[Data for this exercise Boundary: Start]

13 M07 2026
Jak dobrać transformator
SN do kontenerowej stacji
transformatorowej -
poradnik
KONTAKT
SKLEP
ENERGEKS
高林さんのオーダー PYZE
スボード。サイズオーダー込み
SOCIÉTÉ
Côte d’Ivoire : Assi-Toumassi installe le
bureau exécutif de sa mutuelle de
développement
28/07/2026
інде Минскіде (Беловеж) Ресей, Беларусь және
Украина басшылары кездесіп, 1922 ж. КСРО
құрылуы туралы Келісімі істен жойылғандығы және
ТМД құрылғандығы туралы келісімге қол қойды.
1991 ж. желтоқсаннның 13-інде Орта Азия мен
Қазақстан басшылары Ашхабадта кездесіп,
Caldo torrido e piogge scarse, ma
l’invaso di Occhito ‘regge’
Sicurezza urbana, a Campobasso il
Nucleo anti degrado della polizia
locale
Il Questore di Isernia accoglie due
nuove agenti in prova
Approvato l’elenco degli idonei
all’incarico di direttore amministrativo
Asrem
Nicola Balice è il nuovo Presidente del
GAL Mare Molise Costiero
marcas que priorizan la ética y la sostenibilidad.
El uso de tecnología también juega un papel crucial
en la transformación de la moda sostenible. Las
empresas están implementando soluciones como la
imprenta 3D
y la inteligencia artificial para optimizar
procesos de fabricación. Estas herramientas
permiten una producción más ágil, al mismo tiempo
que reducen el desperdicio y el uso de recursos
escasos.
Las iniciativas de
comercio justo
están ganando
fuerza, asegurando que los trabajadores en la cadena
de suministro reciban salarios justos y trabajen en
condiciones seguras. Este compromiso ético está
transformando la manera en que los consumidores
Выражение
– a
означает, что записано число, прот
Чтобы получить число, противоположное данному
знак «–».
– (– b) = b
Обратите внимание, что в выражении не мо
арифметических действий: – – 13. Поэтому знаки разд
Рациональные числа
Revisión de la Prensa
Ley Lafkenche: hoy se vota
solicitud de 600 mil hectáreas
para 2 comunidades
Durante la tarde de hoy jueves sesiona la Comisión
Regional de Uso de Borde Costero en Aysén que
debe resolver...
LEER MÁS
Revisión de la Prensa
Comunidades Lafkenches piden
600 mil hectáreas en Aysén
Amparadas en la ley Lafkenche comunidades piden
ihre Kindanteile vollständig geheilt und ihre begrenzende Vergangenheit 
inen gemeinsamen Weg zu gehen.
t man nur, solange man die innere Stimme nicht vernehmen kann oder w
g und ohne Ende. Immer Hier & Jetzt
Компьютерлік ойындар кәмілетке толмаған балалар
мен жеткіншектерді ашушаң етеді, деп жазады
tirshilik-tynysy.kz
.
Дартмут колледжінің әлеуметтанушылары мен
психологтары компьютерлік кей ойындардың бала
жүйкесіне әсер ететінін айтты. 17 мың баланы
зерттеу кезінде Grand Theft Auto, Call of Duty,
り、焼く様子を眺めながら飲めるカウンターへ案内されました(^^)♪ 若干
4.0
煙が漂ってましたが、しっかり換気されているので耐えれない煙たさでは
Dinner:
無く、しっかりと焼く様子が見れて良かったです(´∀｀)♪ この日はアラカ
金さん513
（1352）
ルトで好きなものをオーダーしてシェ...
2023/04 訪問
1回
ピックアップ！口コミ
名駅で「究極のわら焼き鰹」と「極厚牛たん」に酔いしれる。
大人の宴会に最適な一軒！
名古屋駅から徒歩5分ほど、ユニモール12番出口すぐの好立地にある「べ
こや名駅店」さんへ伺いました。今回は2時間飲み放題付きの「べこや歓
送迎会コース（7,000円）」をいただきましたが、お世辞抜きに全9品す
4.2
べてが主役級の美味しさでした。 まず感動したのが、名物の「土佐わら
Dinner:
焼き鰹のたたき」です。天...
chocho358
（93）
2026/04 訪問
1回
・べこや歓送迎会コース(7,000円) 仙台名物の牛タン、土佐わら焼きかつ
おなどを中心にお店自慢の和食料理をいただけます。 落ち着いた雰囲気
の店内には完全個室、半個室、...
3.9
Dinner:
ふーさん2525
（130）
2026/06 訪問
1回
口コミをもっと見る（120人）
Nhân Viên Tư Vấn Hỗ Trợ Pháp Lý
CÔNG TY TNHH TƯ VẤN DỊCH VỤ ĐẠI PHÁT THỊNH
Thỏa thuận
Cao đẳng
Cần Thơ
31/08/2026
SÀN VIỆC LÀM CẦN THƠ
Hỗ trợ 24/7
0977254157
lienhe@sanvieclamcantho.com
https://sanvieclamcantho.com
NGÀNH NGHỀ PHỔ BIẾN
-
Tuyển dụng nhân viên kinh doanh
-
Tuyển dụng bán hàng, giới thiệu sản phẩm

[Data for this exercise Boundary: End]
[Data for this exercise Boundary: Start]

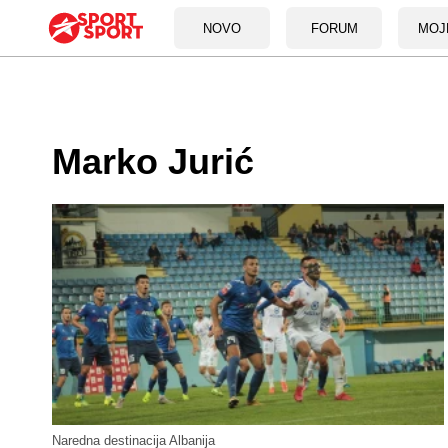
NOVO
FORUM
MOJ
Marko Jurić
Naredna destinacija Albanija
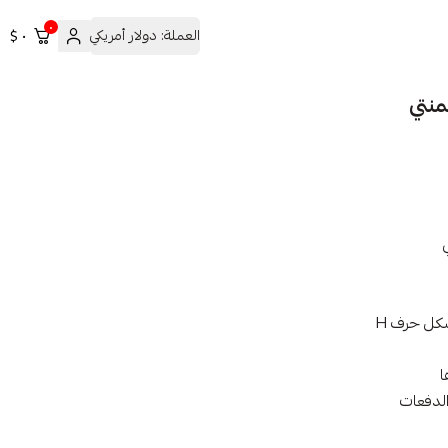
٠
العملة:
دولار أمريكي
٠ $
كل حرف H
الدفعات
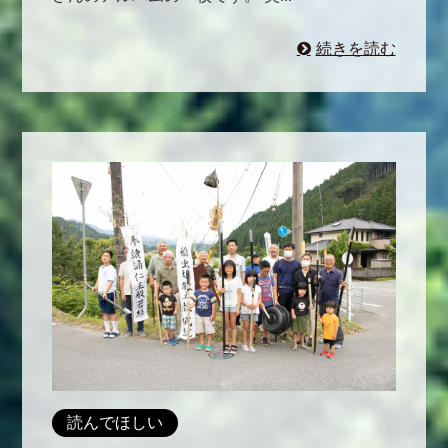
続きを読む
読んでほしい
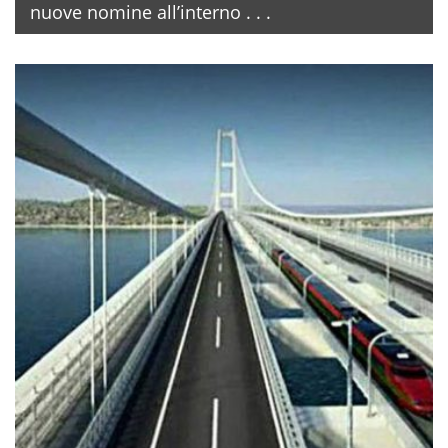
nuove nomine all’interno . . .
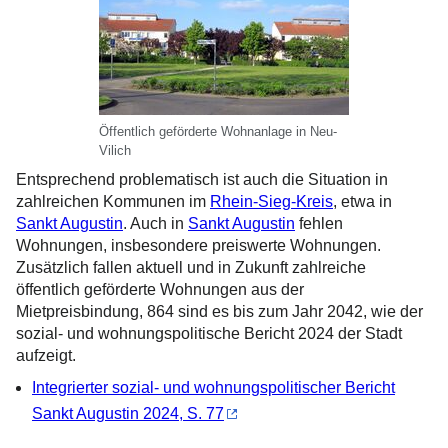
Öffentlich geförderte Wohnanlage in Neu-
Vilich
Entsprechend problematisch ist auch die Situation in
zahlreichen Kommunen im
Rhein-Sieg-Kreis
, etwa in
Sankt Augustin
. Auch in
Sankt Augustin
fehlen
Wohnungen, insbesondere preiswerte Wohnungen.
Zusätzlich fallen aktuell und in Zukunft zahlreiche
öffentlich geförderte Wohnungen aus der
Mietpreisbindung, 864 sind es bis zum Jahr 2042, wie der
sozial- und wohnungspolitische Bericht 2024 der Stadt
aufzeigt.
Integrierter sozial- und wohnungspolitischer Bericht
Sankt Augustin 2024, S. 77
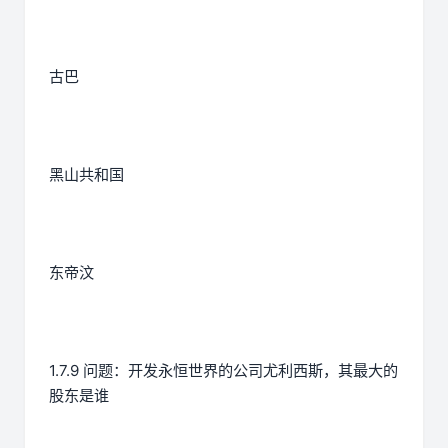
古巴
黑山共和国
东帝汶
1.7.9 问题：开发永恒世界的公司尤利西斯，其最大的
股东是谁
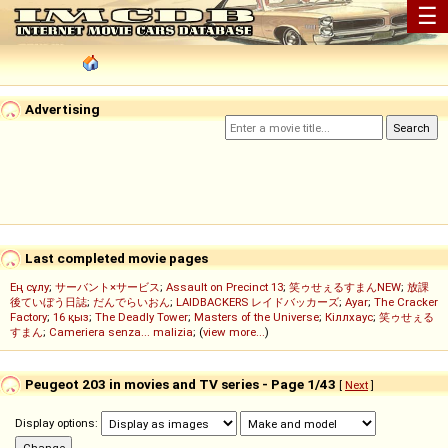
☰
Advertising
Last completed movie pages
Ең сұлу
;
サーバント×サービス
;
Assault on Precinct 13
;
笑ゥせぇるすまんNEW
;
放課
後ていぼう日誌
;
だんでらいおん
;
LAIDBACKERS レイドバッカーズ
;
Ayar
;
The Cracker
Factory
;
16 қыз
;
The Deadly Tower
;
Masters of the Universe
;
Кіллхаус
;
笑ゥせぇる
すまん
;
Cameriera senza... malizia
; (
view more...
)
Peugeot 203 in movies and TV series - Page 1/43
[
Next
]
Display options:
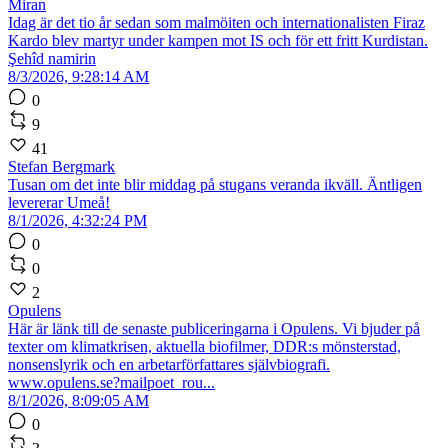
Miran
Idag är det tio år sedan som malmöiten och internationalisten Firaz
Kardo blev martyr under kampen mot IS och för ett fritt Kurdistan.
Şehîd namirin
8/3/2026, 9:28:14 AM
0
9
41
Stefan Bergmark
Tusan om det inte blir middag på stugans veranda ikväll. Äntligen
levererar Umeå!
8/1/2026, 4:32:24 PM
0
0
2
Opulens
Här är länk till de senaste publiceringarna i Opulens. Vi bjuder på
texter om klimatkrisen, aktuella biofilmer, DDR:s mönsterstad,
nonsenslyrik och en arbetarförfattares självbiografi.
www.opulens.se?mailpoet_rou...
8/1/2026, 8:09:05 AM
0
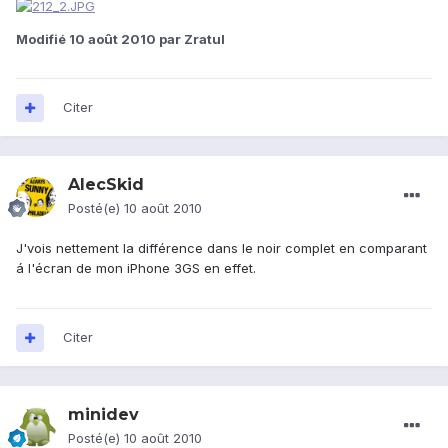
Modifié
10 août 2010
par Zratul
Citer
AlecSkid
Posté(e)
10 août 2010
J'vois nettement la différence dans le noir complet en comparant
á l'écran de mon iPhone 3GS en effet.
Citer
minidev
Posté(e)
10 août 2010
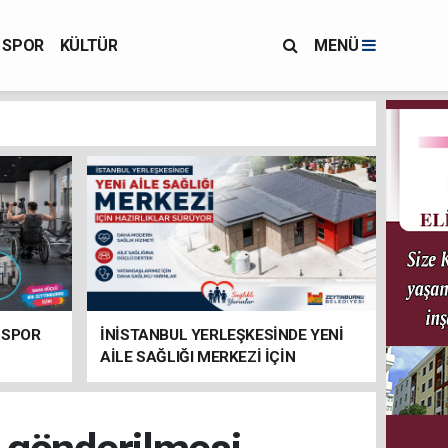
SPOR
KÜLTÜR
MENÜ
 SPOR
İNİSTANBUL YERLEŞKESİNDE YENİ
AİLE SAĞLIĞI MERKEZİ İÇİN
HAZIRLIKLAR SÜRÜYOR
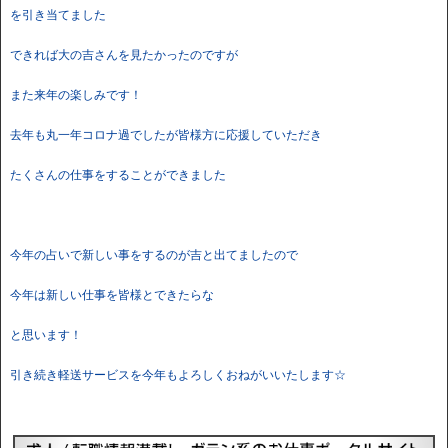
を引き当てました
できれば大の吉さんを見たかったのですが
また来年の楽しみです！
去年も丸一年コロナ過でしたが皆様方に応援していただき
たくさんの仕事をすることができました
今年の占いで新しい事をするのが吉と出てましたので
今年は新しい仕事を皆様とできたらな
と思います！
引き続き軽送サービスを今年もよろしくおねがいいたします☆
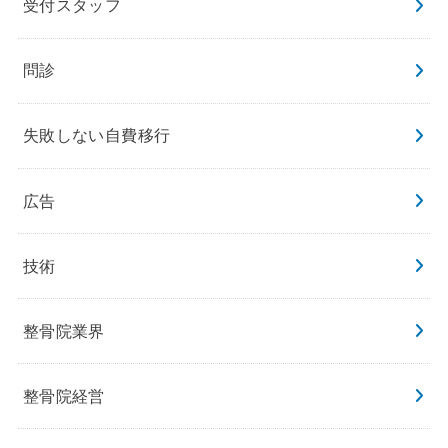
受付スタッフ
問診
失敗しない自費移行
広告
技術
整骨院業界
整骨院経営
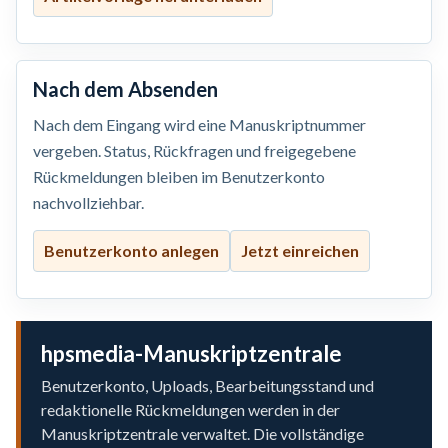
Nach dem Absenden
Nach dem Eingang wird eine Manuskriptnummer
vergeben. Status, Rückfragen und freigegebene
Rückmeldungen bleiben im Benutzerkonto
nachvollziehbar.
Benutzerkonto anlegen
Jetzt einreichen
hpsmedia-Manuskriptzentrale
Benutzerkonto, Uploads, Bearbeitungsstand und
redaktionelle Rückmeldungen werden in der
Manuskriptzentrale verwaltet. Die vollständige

[Data for this exercise Boundary: End]

Work item: All lines of the material that contain the word "кездесіп" should be listed.

Solution to this task:
Украина басшылары кездесіп, 1922 ж. КСРО
Қазақстан басшылары Ашхабадта кездесіп,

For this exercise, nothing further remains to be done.